Une joie incommensurable
En outre, c’est par cette voie symbolisée par « l’eau » que nous pouvons accéder au plus haut degré de joie dans le service divin. Nous avons mentionné le fait que rien n’a de meilleur goût que l’eau quand elle doit étancher notre soif. C’est cette soif qui est cause du plaisir véritable que nous donne l’eau. Il en va de même dans le service divin. Quand nous développons en nous une vraie soif de sainteté et de proximité à D.ieu, un désir fervent d’être attachés à Lui et de participer à la divinité, alors nous trouvons que rien au monde n’est plus agréable que l’observance des commandements de D.ieu pour eux-mêmes. Un tel plaisir, une telle joie sont sans bornes, car ils ne connaissent pas les limites de notre propre capacité de compréhension.
Cela explique pourquoi l’offrande de l’eau pour la libation, et non du vin, produisait la plus haute expression de joie durant la fête de Soukkot.
La saison de notre réjouissance
Néanmoins, l’offrande de l’eau était encore accompagnée de celle du vin pour la libation, ce qui symbolise la nécessité que les deux voies aillent ensemble. Notre approche essentielle doit être celle symbolisée par l’eau et résultant de la totale obéissance à D.ieu. Notre vie même en dépend. Mais, en même temps, nous devons nous efforcer d’assimiler autant de connaissances et de sagesse contenues dans la Torah et les mitsvot que le permettent nos capacités, car nous devons servir D.ieu avec chaque partie de notre corps et de notre esprit, y compris notre raison et notre intellect, sans permettre toutefois à ces derniers de prendre jamais le dessus.

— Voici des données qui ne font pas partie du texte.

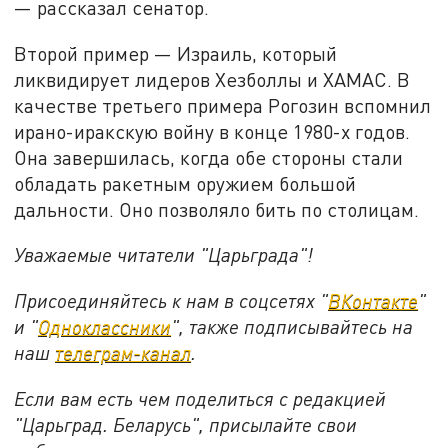
— рассказал сенатор.
Второй пример — Израиль, который
ликвидирует лидеров Хезболлы и ХАМАС. В
качестве третьего примера Рогозин вспомнил
ирано-иракскую войну в конце 1980-х годов.
Она завершилась, когда обе стороны стали
обладать ракетным оружием большой
дальности. Оно позволяло бить по столицам.
Уважаемые читатели "Царьграда"!
Присоединяйтесь к нам в соцсетях "
ВКонтакте
"
и "
Одноклассники
", также подписывайтесь на
наш
телеграм-канал
.
Если вам есть чем поделиться с редакцией
"Царьград. Беларусь", присылайте свои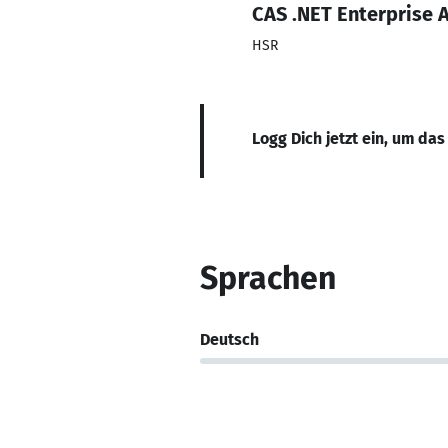
CAS .NET Enterprise 
HSR
Logg Dich jetzt ein, um das
Sprachen
Deutsch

Roch Hachana est le temps où nous « couronnons » D.ieu comme notre Roi et Maître et acceptons Son règne absolu dans l’humilité et l’obéissance. De Roch Hachana à Yom Kippour, nous cultivons et développons ce sentiment et cette approche et, à Soukkot, la soif de divinité qui s’est ainsi créée dans notre âme trouve son expression. En étanchant cette soif par les prières et les mitsvot de cette fête, nous atteignons le plus haut degré de joie en cette Saison de notre Réjouissance.